[techtalk] switch function in C (or how to read commandline args?)

Thu Jul 5 08:23:49 EST 2001

On Thu, Jul 05, 2001 at 08:02:25AM +1200, Penguina wrote:
> 
> it might make sense to separate out the issues of
> 
> 	command-line interface packages
> 
> 	hash tables
> 
> 	lexical analysers
> 
> 	parsers
> 
> 	tokens: what they are & the variety of things you can use them for
> 
> 	how to initialize function pointers, then invoke
> 	the functions using their pointers in various languages
> 
> 	our friend the b-tree
> 
> While all these things are related (they come together spectacularly
> when writing a new compiler, for example), it might be useful for
> non CS grads to familiarise themselves with the above concepts
> prior to jumping into a project which uses one or the other.

Sure :)
It wasn't my primary intention to give an introduction to all these
(very interesting) topics in one single post -- especially without
having been asked for it.  I think my rant on the tiny sub-aspect of
"perfect hashing" was already long enough -- and you'd better not get
me started on the other topics ;)
(not that I'd call myself an expert in these issues -- far from it!)

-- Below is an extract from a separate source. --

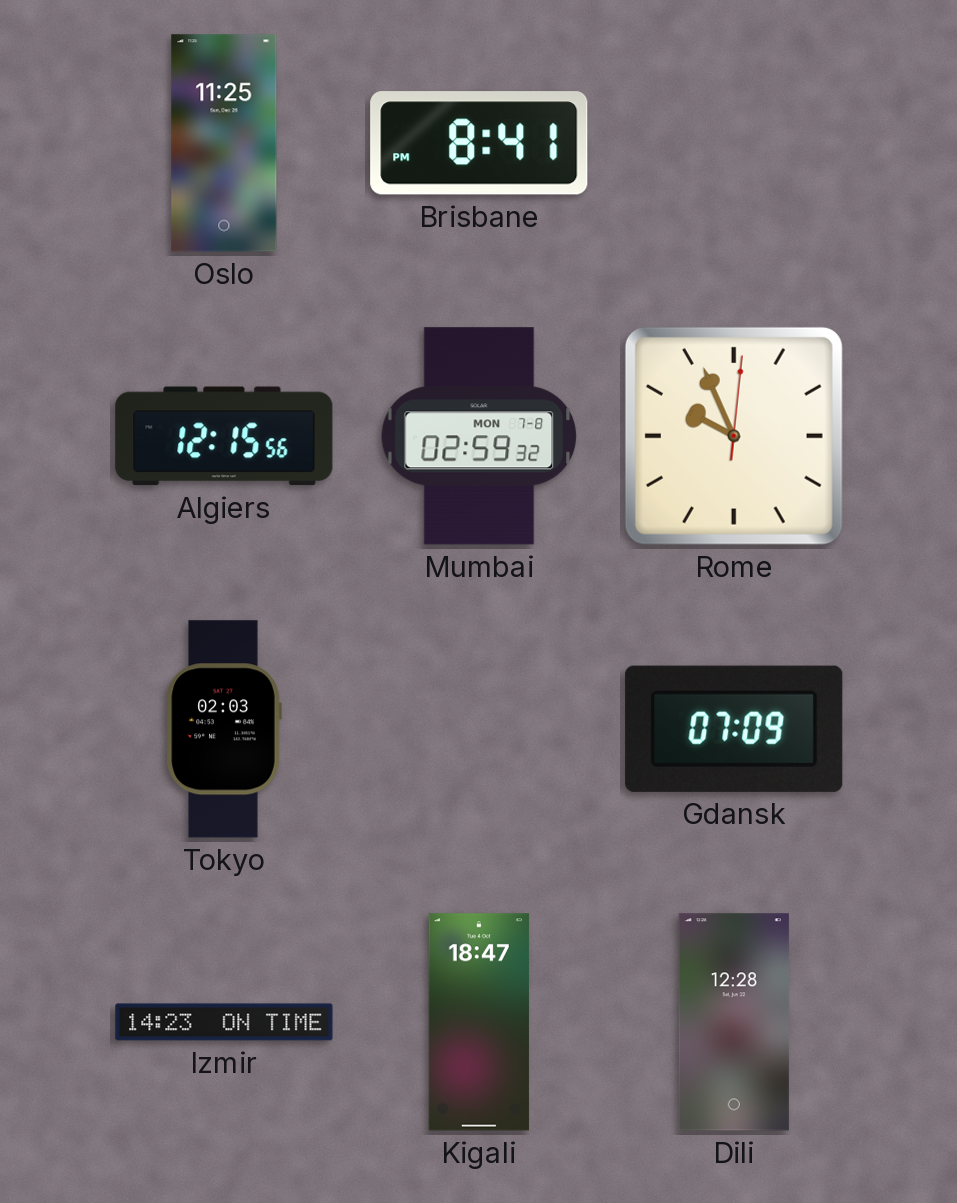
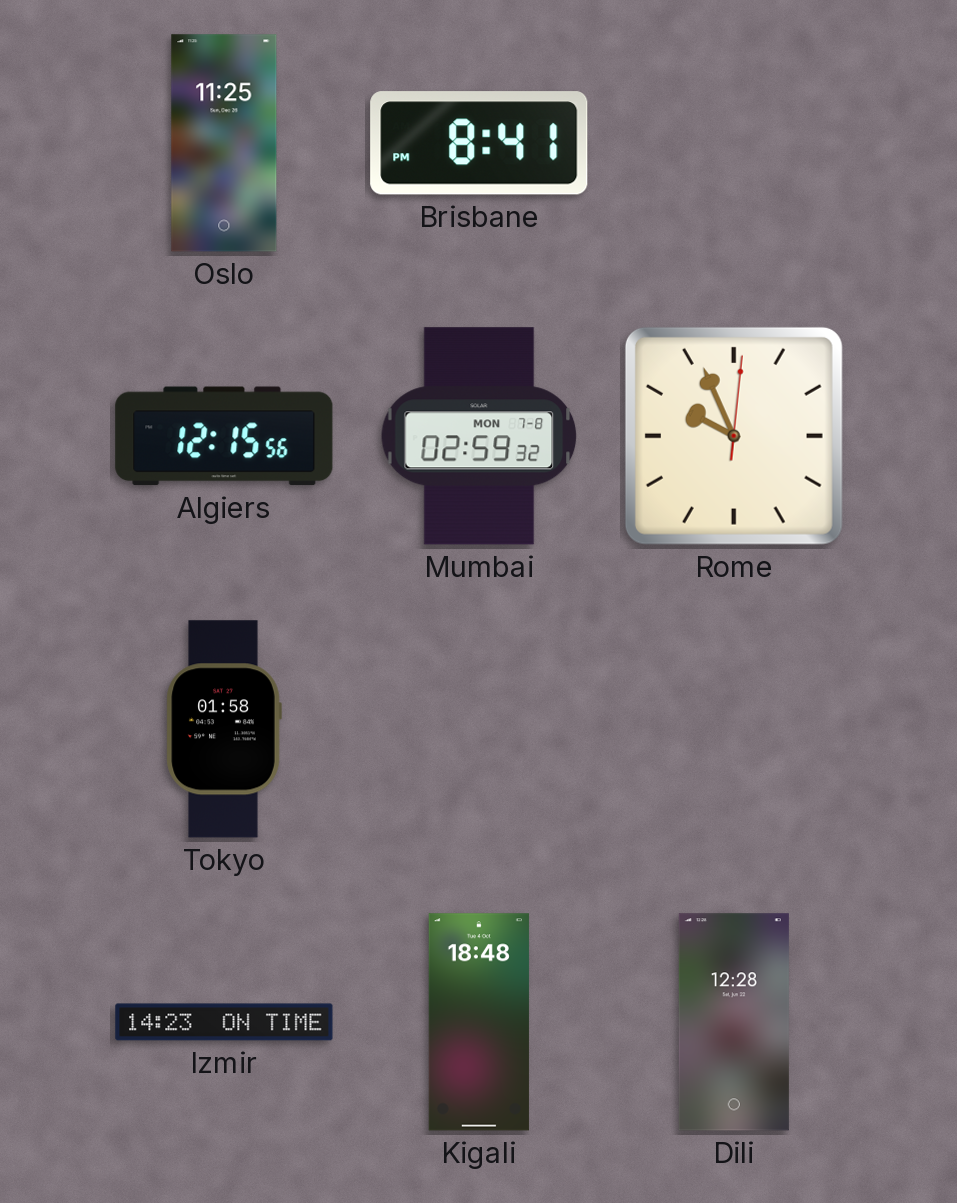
Tokyo: 02:03 -> 01:58
Gdansk: 07:09 -> none
Kigali: 18:47 -> 18:48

Also, I've had the impression that Conor didn't necessarily want to
become one of the key developers of the upcoming gcc-4.0 (or did you?;),
but was merely looking for a not-too-ugly solution for the switch()/
case problem.
Although it might appear a bit crazy at first, on second thought, the
solution to apply the perfect hashing technique, might not at all be
that crazy. Rather, it's reasonably easy to use, and can be taken
advantage of *as a recipe*, without really having to understand all the
nitty-gritty details behind it...

> 
> > On Mon, Jul 02, 2001 at 01:33:50AM +0100, Conor Daly wrote:
> > > Thanks James and Jeff for the thoughts.  It kinda looks like an if else-if
> > > chain is my only option.
> 
> On Tue, 3 Jul 2001, Almut Behrens wrote:
> > In perl you could do something like:
> >
> > %handlers = (
> >     "-foo" => \&do_foo,
> >     "-bar" => \&do_bar,
> >     ...
> > );
> >
> > sub do_foo { ... }
> > sub do_bar { ... }
> > ...
> >
> > $handlers{$ARGV[0]}->( $ARGV[1] );
> >
> > $ test.pl -bar baz
> >
> > the routine do_bar() would get called with the argument "baz" to take
> > care of handling the commandline option "-bar".
> > The last line of the above code snipped would effectively execute as
> >
> > $handlers{"-bar"}->("baz");
> >
> > which does the same as if you had simply written
> >
> > do_bar("baz");
> >
> > The $handlers{"-bar"} part selects/returns the appropriate function
> > reference via the association declared in the hash table ("-bar" =>
> > \&do_bar). This function reference is then called with the argument "baz".
> 
> in python, you can use function pointers as dictionary objects
> and let the hashing happen behind the scenes.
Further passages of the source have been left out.